13. The system of claim 12, wherein the computer-readable medium
stores instructions which, when executed by the processor, cause
the processor to perform a further operation comprising: when the
first shifting economic impact and the second shifting economic
impact is within a given acceptable cost, shifting the first
workload to the second compute environment according to the second
operation.
14. The system of claim 9, wherein proceeding with the first
operation comprises one of killing the first workload and pausing
the first workload.
15. The system of claim 9, wherein when the comparison of the shift
time is less than a maximum acceptable wait time, then proceeding
with a second operation comprising one of pausing the first
workload and transferring the first workload to the second compute
environment.
16. The system of claim 9, wherein the maximum acceptable wait time
is the wall time.
17. A computer-readable storage device that stores instructions
which, when executed by a processor, cause the processor to perform
operations comprising: estimating a time associated with shifting a
first workload from a first compute environment to a second compute
environment, separate from the first compute environment;
estimating a likelihood of success associated with a likelihood of
the first workload being successfully shifted to the second compute
environment; using the likelihood of success to produce a
risk-adjusted shift time; and when a comparison of the
risk-adjusted shift time is longer than a maximum acceptable wait
time, then proceeding with a first operation associated with how to
preempt the first workload by the second workload.

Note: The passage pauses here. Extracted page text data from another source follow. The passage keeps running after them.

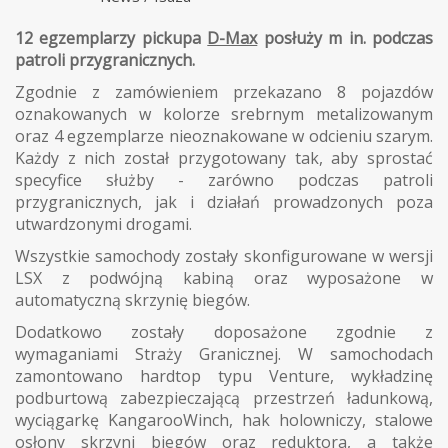
12 egzemplarzy pickupa
D-Max
posłuży m in. podczas
patroli przygranicznych.
Zgodnie z zamówieniem przekazano 8 pojazdów
oznakowanych w kolorze srebrnym metalizowanym
oraz 4 egzemplarze nieoznakowane w odcieniu szarym.
Każdy z nich został przygotowany tak, aby sprostać
specyfice służby - zarówno podczas patroli
przygranicznych, jak i działań prowadzonych poza
utwardzonymi drogami.
Wszystkie samochody zostały skonfigurowane w wersji
LSX z podwójną kabiną oraz wyposażone w
automatyczną skrzynię biegów.
Dodatkowo zostały doposażone zgodnie z
wymaganiami Straży Granicznej. W samochodach
zamontowano hardtop typu Venture, wykładzinę
podburtową zabezpieczającą przestrzeń ładunkową,
wyciągarkę KangarooWinch, hak holowniczy, stalowe
osłony skrzyni biegów oraz reduktora, a także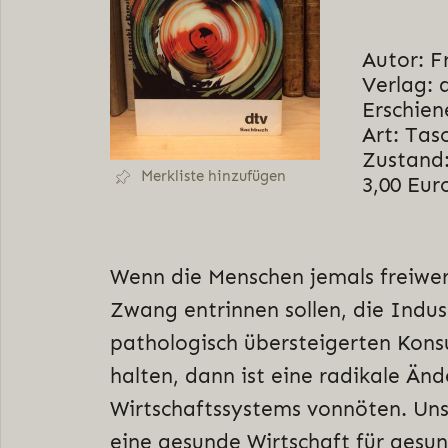
Autor: 
Verlag: 
Erschien
Art: Tas
Zustand:
Merkliste hinzufügen
3,00 Eur
Wenn die Menschen jemals freiwe
Zwang entrinnen sollen, die Indus
pathologisch übersteigerten Kon
halten, dann ist eine radikale Än
Wirtschaftssystems vonnöten. Uns
eine gesunde Wirtschaft für gesu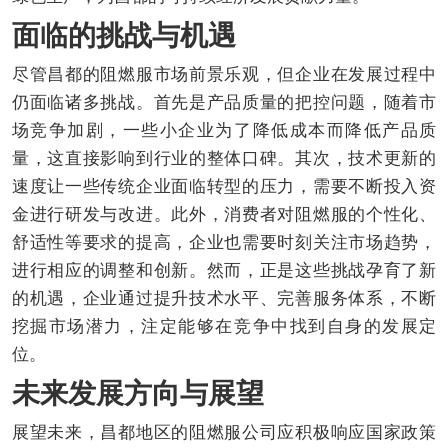
面临的挑战与机遇
尽管昌都的阻燃服市场前景乐观，但企业在发展过程中
仍面临诸多挑战。首先是产品质量的把控问题，随着市
场竞争加剧，一些小企业为了降低成本而降低产品质
量，这直接影响到行业的整体口碑。其次，技术更新的
速度让一些传统企业面临转型的压力，需要不断投入资
金进行研发与改进。此外，消费者对阻燃服的个性化、
舒适性等要求的提高，企业也需要时刻关注市场趋势，
进行相应的调整和创新。然而，正是这些挑战孕育了新
的机遇，企业通过提升技术水平、完善服务体系，不断
挖掘市场潜力，注定能够在竞争中找到自身的发展定
位。
未来发展方向与展望
展望未来，昌都地区的阻燃服公司应积极响应国家政策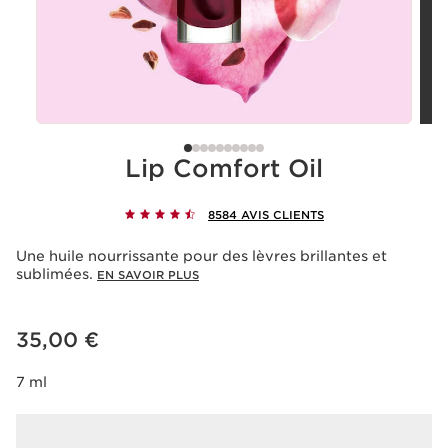
Lip Comfort Oil
8584 AVIS CLIENTS
Une huile nourrissante pour des lèvres brillantes et
sublimées.
EN SAVOIR PLUS
Nouveau prix 35,00 €
35,00 €
7 ml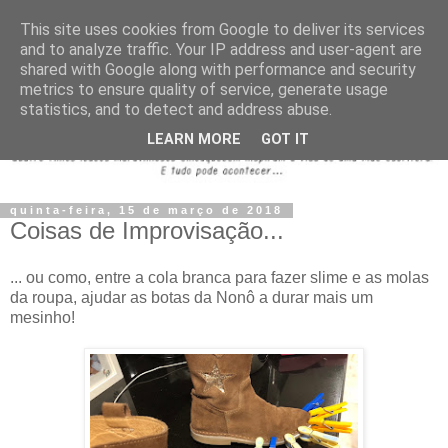
This site uses cookies from Google to deliver its services
and to analyze traffic. Your IP address and user-agent are
shared with Google along with performance and security
metrics to ensure quality of service, generate usage
statistics, and to detect and address abuse.
LEARN MORE
GOT IT
quinta-feira, 15 de março de 2018
Coisas de Improvisação...
... ou como, entre a cola branca para fazer slime e as molas
da roupa, ajudar as botas da Nonô a durar mais um
mesinho!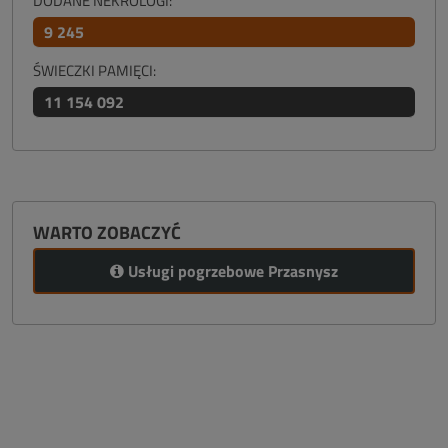
DODANE NEKROLOGI:
9 245
ŚWIECZKI PAMIĘCI:
11 154 092
WARTO ZOBACZYĆ
Usługi pogrzebowe Przasnysz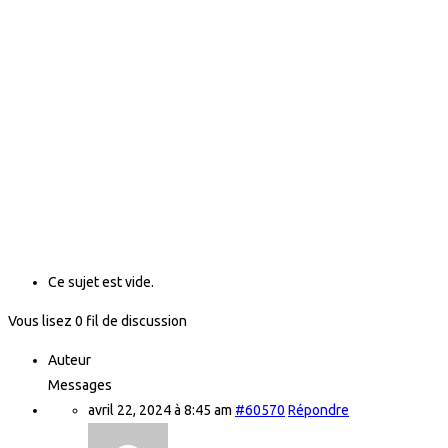
Ce sujet est vide.
Vous lisez 0 fil de discussion
Auteur
Messages
avril 22, 2024 à 8:45 am
#60570
Répondre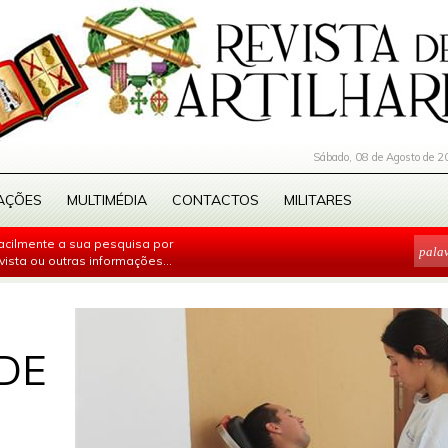
Sábado, 08 de Agosto de 2
AÇÕES
MULTIMÉDIA
CONTACTOS
MILITARES
facilmente a sua pesquisa por
evista ou outras informações...
DE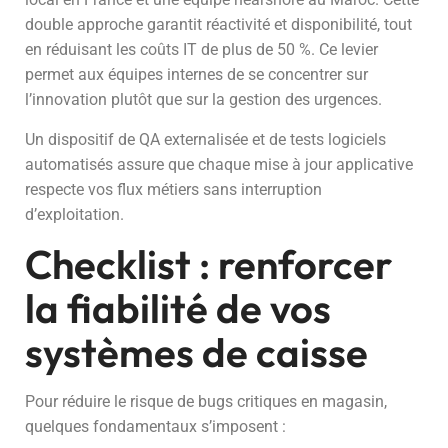
double approche garantit réactivité et disponibilité, tout
en réduisant les coûts IT de plus de 50 %. Ce levier
permet aux équipes internes de se concentrer sur
l’innovation plutôt que sur la gestion des urgences.
Un dispositif de QA externalisée et de tests logiciels
automatisés assure que chaque mise à jour applicative
respecte vos flux métiers sans interruption
d’exploitation.
Checklist : renforcer
la fiabilité de vos
systèmes de caisse
Pour réduire le risque de bugs critiques en magasin,
quelques fondamentaux s’imposent :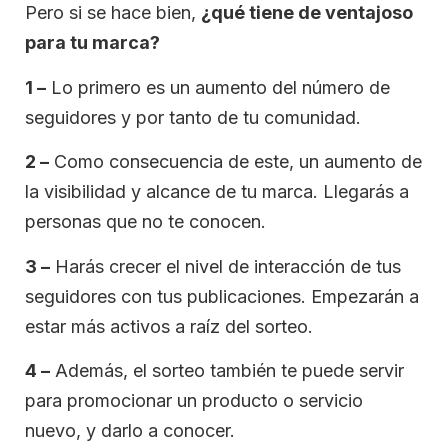
Pero si se hace bien,
¿qué tiene de ventajoso
para tu marca?
1 –
Lo primero es un aumento del número de
seguidores y por tanto de tu comunidad.
2 –
Como consecuencia de este, un aumento de
la visibilidad y alcance de tu marca. Llegarás a
personas que no te conocen.
3 –
Harás crecer el nivel de interacción de tus
seguidores con tus publicaciones. Empezarán a
estar más activos a raíz del sorteo.
4 –
Además, el sorteo también te puede servir
para promocionar un producto o servicio
nuevo, y darlo a conocer.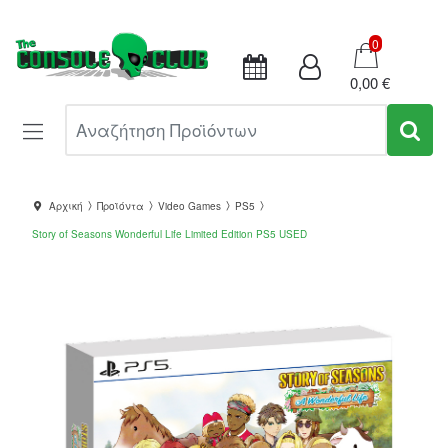
Καλάθι
0
0,00 €
Αναζήτηση Προϊόντων
Αρχική
Προϊόντα
Video Games
PS5
Story of Seasons Wonderful Life Limited Edition PS5 USED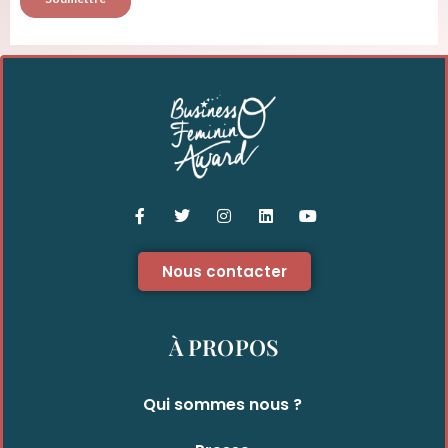
Nous contacter
À PROPOS
Qui sommes nous ?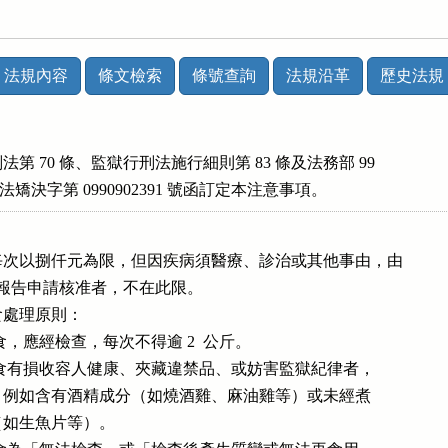
法規內容
條文檢索
條號查詢
法規沿革
歷史法規
第 70 條、監獄行刑法施行細則第 83 條及法務部 99

 1  日法矯決字第 0990902391 號函訂定本注意事項。


次以捌仟元為限，但因疾病須醫療、診治或其他事由，由

人提出報告申請核准者，不在此限。

處理原則：

入之飲食，應經檢查，每次不得逾 2  公斤。

送入之飲食有損收容人健康、夾藏違禁品、或妨害監獄紀律者，

不許送入，例如含有酒精成分（如燒酒雞、麻油雞等）或未經煮

飲食（如生魚片等）。
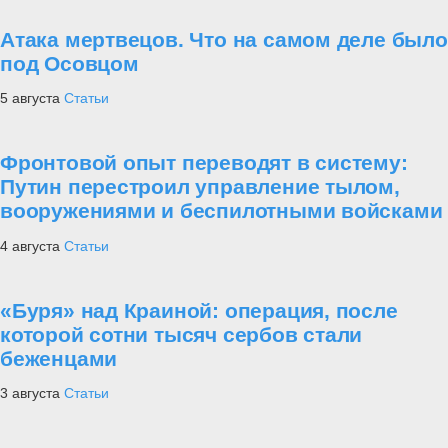
Атака мертвецов. Что на самом деле было
под Осовцом
5 августа
Статьи
Фронтовой опыт переводят в систему:
Путин перестроил управление тылом,
вооружениями и беспилотными войсками
4 августа
Статьи
«Буря» над Краиной: операция, после
которой сотни тысяч сербов стали
беженцами
3 августа
Статьи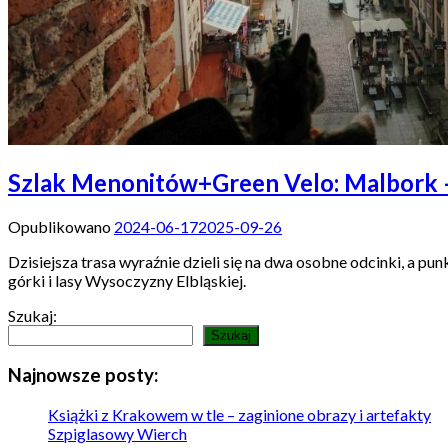
Szlak Menonitów+Green Velo: Malbork –
Opublikowano
2024-06-17
2025-09-26
Dzisiejsza trasa wyraźnie dzieli się na dwa osobne odcinki, a p
górki i lasy Wysoczyzny Elbląskiej.
Szukaj:
Szukaj
Najnowsze posty:
Książki z Krakowem w tle – zaginione obrazy i artefakty
Szpiglasowy Wierch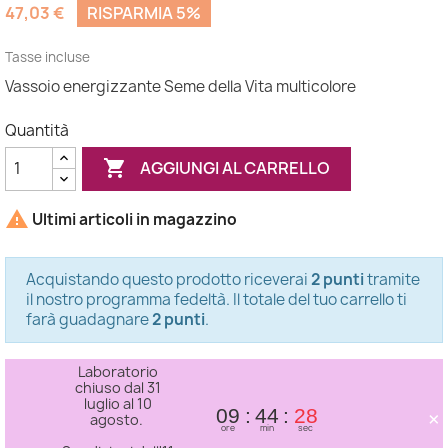
47,03 €
RISPARMIA 5%
Tasse incluse
Vassoio energizzante Seme della Vita multicolore
Quantità

AGGIUNGI AL CARRELLO

Ultimi articoli in magazzino
Acquistando questo prodotto riceverai
2 punti
tramite
il nostro programma fedeltà. Il totale del tuo carrello ti
farà guadagnare
2 punti
.
Laboratorio
chiuso dal 31
luglio al 10
×
09
44
28
agosto.
ore
min
sec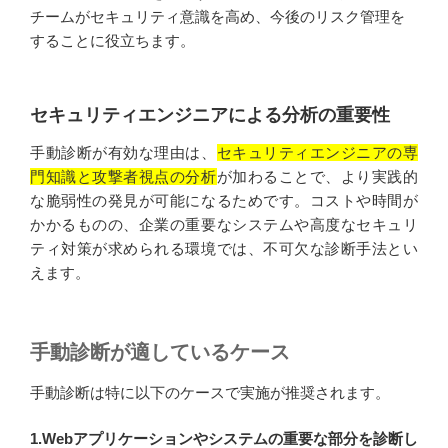
チームがセキュリティ意識を高め、今後のリスク管理を
することに役立ちます。
セキュリティエンジニアによる分析の重要性
手動診断が有効な理由は、
セキュリティエンジニアの専
門知識と攻撃者視点の分析
が加わることで、より実践的
な脆弱性の発見が可能になるためです。コストや時間が
かかるものの、企業の重要なシステムや高度なセキュリ
ティ対策が求められる環境では、不可欠な診断手法とい
えます。
手動診断が適しているケース
手動診断は特に以下のケースで実施が推奨されます。
1.Webアプリケーションやシステムの重要な部分を診断し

18. The computer-readable storage medium of claim 17, wherein the
computer-readable storage medium stores further instructions which,
when executed by the processor, cause the processor to perform a
further operation comprising: assigning a first economic impact
value to a first requestor of the first workload and assigning a
second economic impact value to a second requestor of a second
workload.
19. The computer-readable medium of claim 18, wherein the
computer-readable storage medium stores further instructions which,
when executed by the processor, cause the processor to perform a
further operation comprising: when the comparison of the
risk-adjusted shift time is longer than a maximum acceptable wait
time, then proceeding with a second operation to manage the second
workload preempting the first workload.
20. The computer-readable medium of claim 19, wherein the
computer-readable storage medium stores further instructions which,
when executed by the processor, cause the processor to perform a
further operation comprising: estimating a first shifting economic
impact value to the first requestor of the first workload and
assigning a second shifting economic impact value to the second
requestor of the second workload that preempts the first workload.
Description
PRIORITY CLAIM
[0001] The present application is a continuation-in-part
application that claims priority to U.S. application Ser. No.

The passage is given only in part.